Kernel development
Brief items
Kernel release status
The 3.17 kernel was released on October 5 (announcement), so there is no development kernel as of this writing. The flow of patches into the mainline repository for the 3.18 development cycle has begun; see the separate article below for details on what has been merged so far.Stable updates: 3.16.4, 3.14.20, and 3.10.56 were released on October 5. The 3.10.57, 3.14.21, and 3.16.5 updates are in the review process as of this writing; they can be expected on or after October 9.
Quotes of the week
A Git repository for Fedora's kernel
Josh Boyer describes the new repository he has put together to hold the Fedora kernel. "I thought the tree itself could still be more useful to people as well. As the last commit of each update, I include the generated kernel configs that we build the kernel with. Our config setup in the package is somewhat confusing to people that don't work with it daily, and it's not obvious how all the fragments go together. This has them all in one place."
Kernel development news
3.18 Merge window part 1
Linus had stated his intent to take a week off from merging patches before starting the 3.18 merge window around October 12. Even so, somehow, a few thousand (2936, to be precise) changesets showed up in the mainline repository when nobody was looking. The initial pulls have a focus toward driver code (including the staging tree), but there are a few other items in the mix as well.User-visible changes merged so far include:
- The arm64 architecture now has support for just-in-time compilation
of extended Berkeley packet filter (eBPF) programs.
- The cryptographic layer has gained support for multibuffer
operations. The idea here is to use parallel hardware operations to
perform the same transform on multiple buffers concurrently. In 3.18,
there is an implementation of SHA1 that can make use of this feature.

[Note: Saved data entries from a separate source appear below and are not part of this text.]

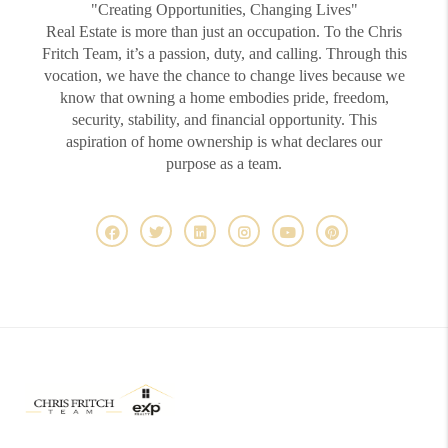
"Creating Opportunities, Changing Lives"
Real Estate is more than just an occupation. To the Chris
Fritch Team, it’s a passion, duty, and calling. Through this
vocation, we have the chance to change lives because we
know that owning a home embodies pride, freedom,
security, stability, and financial opportunity. This
aspiration of home ownership is what declares our
purpose as a team.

- The NFS server now supports the NFS 4.2 SEEK operation,
allowing the implementation of the Linux SEEK_HOLE and
SEEK_DATA lseek() options.
- The F2FS filesystem supports atomic writes (where a series of
operations succeeds or fails as a unit) via filesystem-specific
ioctl() operations. F2FS has also gained support for the
FITRIM (discard) operation.
- New hardware support includes:
- Human input/output:
PenMount 6000 touch controllers,
TI DRV260X and DRV2667 haptic controllers,
TI Palmas power buttons, and
MAXIM MAX77693 haptic controllers.
- Miscellaneous:
Freescale i.MX21 pin control units,
Qualcomm APQ8084 pin controllers,
Broadcom BCM53xx SPI controllers,
APM X-Gene true random number generators,
Maxim MAX5821 digital-to-analog converters,
Bosch BMC150 accelerometers,
Bosch BMG160 tri-axis gyro sensors,
Texas Instruments ADC128S052 analog-to-digital converters (ADCs),
Rockchip SARADC ADCs,
Dyna Image AL3320A ambient light sensors,
Fintek F81216A LPC to 4 UARTs,
Amlogic Meson serial ports, and
Mediatek serial ports.
- Regulators:
Dialog Semiconductor DA9213 regulators,
HiSilicon Hi6421 PMIC voltage regulators,
Intersil ISL9305 regulators,
Qualcomm RPM regulators,
Maxim 77802 regulators,
Rockchip RK808 power regulators, and
Ricoh RN5T618 voltage regulators.
- USB: Xilinx USB2 peripheral controllers, ST Microelectronics OHCI/EHCI controllers, Renesas R-Car generation 2 USB PHYs, STMicroelectronics USB2 picoPHYs, STMicroelectronics STiH41x USB transceivers, National Instruments USB-6501 controllers, and Richtek RT8973A USB port accessory detectors.
- Human input/output:
PenMount 6000 touch controllers,
TI DRV260X and DRV2667 haptic controllers,
TI Palmas power buttons, and
MAXIM MAX77693 haptic controllers.
Changes visible to kernel developers include:
- A few kernel "tinification" patches have been merged for those trying
to build the smallest kernels possible. In 3.18 the table describing
processor capability bits and the madvise() and
fadvise() system calls can be configured out.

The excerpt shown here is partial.